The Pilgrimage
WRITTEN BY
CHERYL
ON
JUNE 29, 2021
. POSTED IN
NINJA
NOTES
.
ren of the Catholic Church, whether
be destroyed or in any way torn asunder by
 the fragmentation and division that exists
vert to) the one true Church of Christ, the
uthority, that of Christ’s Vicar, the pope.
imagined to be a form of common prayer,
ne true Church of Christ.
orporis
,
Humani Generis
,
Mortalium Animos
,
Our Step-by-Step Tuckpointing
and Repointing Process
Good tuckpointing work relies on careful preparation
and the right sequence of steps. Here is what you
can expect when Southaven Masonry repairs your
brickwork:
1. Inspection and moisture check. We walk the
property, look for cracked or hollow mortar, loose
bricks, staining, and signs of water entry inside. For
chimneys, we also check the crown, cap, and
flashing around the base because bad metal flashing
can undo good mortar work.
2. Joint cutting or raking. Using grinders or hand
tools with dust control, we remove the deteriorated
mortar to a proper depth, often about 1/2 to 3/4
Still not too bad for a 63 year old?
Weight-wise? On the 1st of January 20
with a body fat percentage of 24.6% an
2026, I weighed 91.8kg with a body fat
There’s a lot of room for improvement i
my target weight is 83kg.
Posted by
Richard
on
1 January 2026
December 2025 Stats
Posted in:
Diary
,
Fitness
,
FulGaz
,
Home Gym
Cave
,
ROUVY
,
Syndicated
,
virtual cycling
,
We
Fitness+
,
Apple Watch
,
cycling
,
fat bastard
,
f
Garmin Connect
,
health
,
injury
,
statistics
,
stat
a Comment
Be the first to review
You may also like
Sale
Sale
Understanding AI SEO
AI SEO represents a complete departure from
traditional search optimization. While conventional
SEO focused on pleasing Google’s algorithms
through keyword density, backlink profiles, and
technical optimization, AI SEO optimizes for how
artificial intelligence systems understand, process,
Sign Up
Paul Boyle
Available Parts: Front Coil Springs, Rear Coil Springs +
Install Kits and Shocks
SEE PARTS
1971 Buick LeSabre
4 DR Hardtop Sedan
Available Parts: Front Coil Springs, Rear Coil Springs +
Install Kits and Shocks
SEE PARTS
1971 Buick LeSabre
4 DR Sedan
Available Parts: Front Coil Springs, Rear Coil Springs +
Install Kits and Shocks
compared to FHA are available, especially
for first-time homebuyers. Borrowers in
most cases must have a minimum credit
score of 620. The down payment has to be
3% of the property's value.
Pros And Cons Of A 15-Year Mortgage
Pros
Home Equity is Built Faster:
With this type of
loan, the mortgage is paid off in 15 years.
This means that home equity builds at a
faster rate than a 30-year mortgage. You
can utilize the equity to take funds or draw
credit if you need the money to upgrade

··········

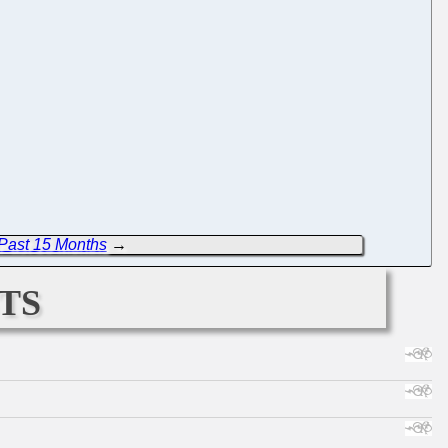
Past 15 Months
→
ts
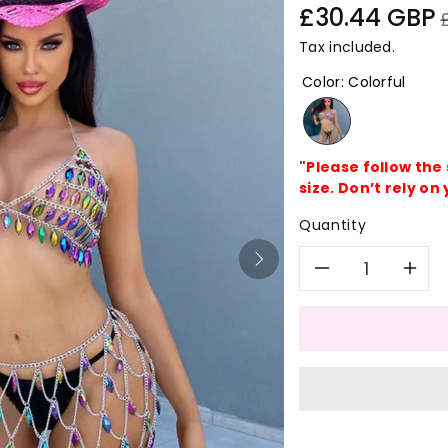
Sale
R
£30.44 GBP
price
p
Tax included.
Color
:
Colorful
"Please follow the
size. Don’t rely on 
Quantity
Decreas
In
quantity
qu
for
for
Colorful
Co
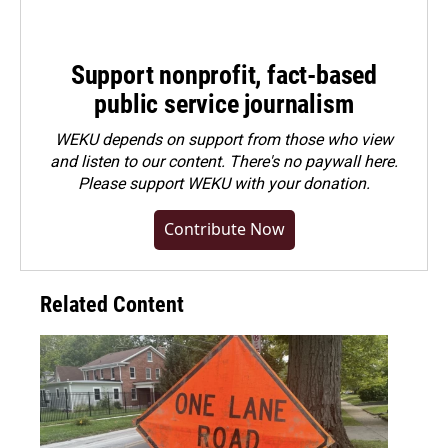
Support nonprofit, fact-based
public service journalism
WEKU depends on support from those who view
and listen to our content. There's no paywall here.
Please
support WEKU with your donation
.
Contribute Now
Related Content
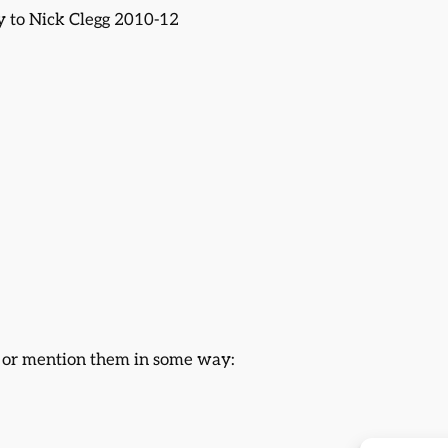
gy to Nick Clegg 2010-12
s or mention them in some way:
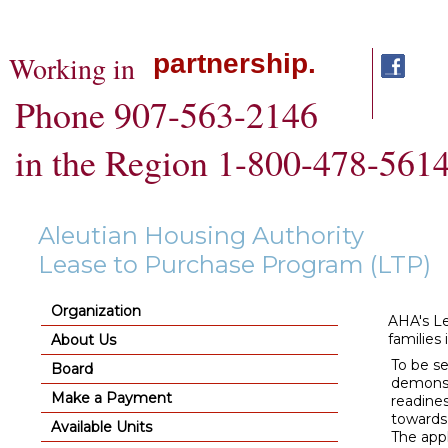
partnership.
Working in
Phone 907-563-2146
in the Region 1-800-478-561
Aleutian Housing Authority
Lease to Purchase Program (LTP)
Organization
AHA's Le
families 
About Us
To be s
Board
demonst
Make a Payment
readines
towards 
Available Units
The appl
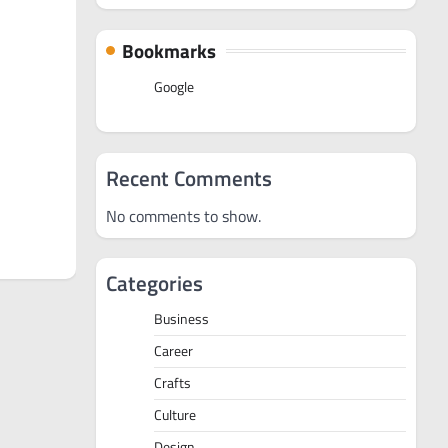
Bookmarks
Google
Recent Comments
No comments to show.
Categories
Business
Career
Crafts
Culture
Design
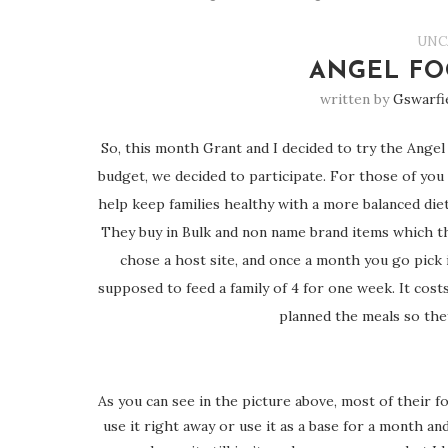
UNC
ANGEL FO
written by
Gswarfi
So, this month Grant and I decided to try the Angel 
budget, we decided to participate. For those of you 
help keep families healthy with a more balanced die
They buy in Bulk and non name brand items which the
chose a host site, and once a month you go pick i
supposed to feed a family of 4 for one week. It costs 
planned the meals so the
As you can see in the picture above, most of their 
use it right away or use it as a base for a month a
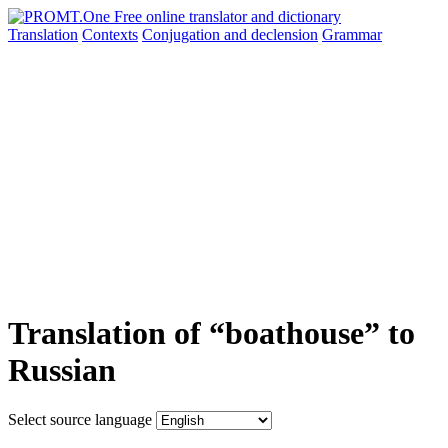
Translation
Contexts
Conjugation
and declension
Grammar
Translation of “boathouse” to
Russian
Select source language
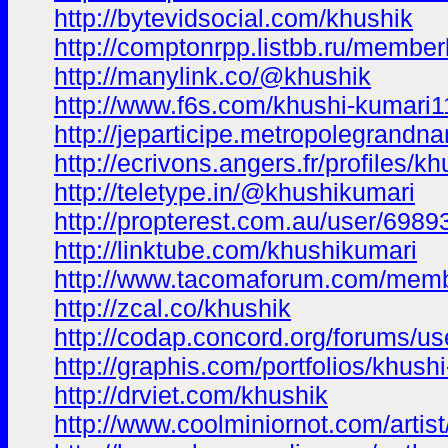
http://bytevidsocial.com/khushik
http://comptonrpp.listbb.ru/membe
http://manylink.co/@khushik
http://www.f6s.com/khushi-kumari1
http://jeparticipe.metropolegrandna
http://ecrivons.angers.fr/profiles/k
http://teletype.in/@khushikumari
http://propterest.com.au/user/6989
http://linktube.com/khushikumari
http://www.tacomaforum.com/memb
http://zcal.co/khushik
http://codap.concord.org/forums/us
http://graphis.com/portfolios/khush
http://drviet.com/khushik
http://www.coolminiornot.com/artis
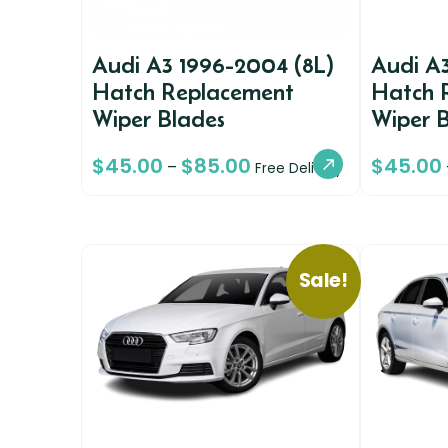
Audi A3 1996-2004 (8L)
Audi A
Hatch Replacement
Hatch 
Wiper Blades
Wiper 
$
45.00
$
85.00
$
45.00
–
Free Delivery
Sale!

··········

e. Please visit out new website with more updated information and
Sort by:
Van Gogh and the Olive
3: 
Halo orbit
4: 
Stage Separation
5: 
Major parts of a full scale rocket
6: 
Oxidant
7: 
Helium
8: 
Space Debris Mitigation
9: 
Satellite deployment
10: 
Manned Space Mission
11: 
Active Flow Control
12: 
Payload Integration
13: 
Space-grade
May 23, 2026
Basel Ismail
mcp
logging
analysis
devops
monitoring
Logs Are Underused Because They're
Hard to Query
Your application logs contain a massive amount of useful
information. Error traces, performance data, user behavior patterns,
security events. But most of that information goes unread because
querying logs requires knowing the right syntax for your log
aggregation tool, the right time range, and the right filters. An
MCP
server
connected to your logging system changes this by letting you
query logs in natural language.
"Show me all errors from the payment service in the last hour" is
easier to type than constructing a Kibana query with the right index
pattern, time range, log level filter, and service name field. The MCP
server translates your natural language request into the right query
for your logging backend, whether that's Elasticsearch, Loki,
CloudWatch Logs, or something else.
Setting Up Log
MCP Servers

··········

### EXERCISE PROMPT
Copy every line above that holds the word "time".

### RESPONSE TO THE TASK
for first-time homebuyers. Borrowers in
aggregation tool, the right time range, and the right filters. An
pattern, time range, log level filter, and service name field. The MCP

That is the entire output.